The Rise of Unchecked Presidential Power

November 22, 2010 05:32


Today, the executive branch in the USA has the power to do almost anything it wants. The legislature is all but powerless, having ceded all their authority to the executive-appointed bureaucracy.

By Robert Eugene Simmons Jr. at American Thinker


EXCERPTS:

According the to the Constitution, only the legislature can make laws. Although not the first example of such an agency, the creation of the Environmental Protection Agency in 1970 is a good example. The EPA was founded by an act of the legislature and charged to protect the environment. Since then, the EPA has been writing “regulations” which are, in fact, laws. You can be prosecuted and deprived of freedom or assets for disobeying the regulations of the EPA. Instead of going through all the trouble itself, Congress has delegated the passing of environmental laws to an agency not beholden to the will of the voting public. There are dozens of other agencies so empowered to regulate everything from food and medicine (FDA) to airplane travel (NTSB and FHA) — all making laws without even a tacit nod to the citizens.
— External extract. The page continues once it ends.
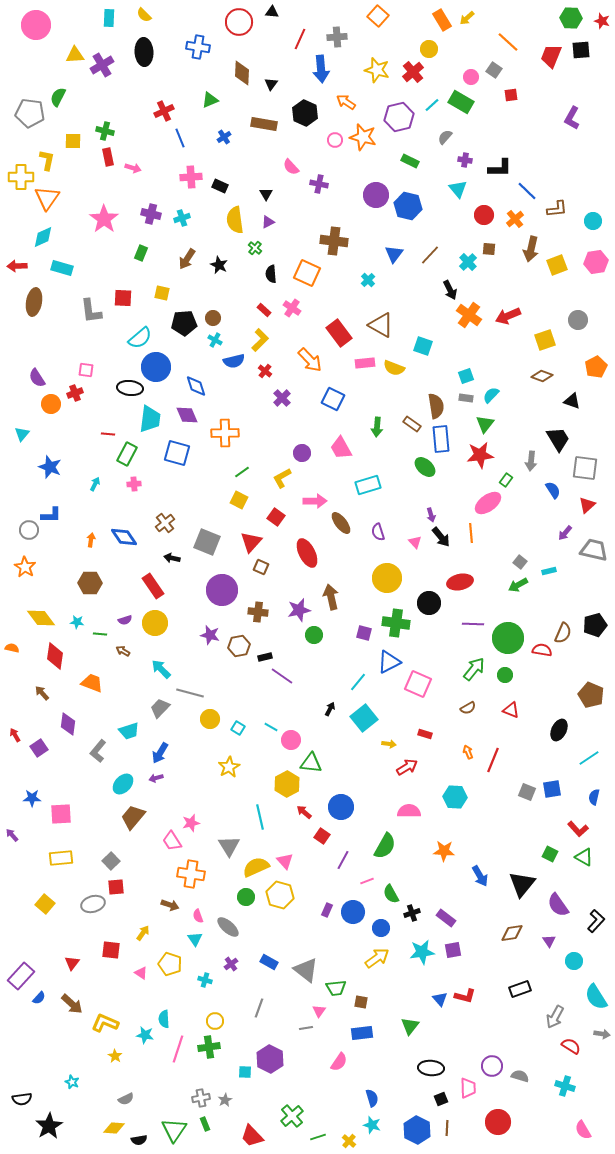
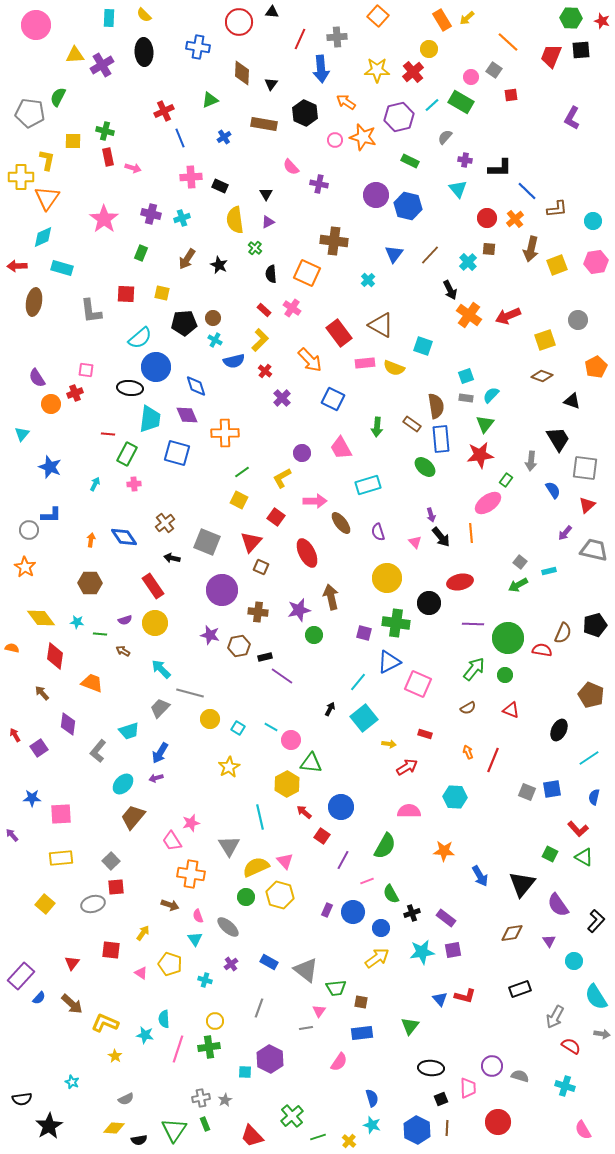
yellow star at (377, 70): rotated 15 degrees counterclockwise
red circle at (484, 215): moved 3 px right, 3 px down
red square at (123, 298): moved 3 px right, 4 px up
Through the passage of the legislation known as ObamaCare, Congress has ceded all regulation of the health insurance and medical industries to the Department of Health and Human Services and the latter’s presidential appointee. The financial services reform bill created the Financial Services Oversight Council and literally gave that council the power to regulate and monitor any financial transaction in America without a court order, as well as the ability to summarily seize businesses without judicial review or public disclosure. If passed, the cap and trade bill would give even more sweeping powers to the EPA.

When it comes to violating the separation of powers and seizing executive power, no president has done more since FDR than Obama. What is more, Obama doesn’t even try to hide the maneuvering, but instead does it out in the public eye.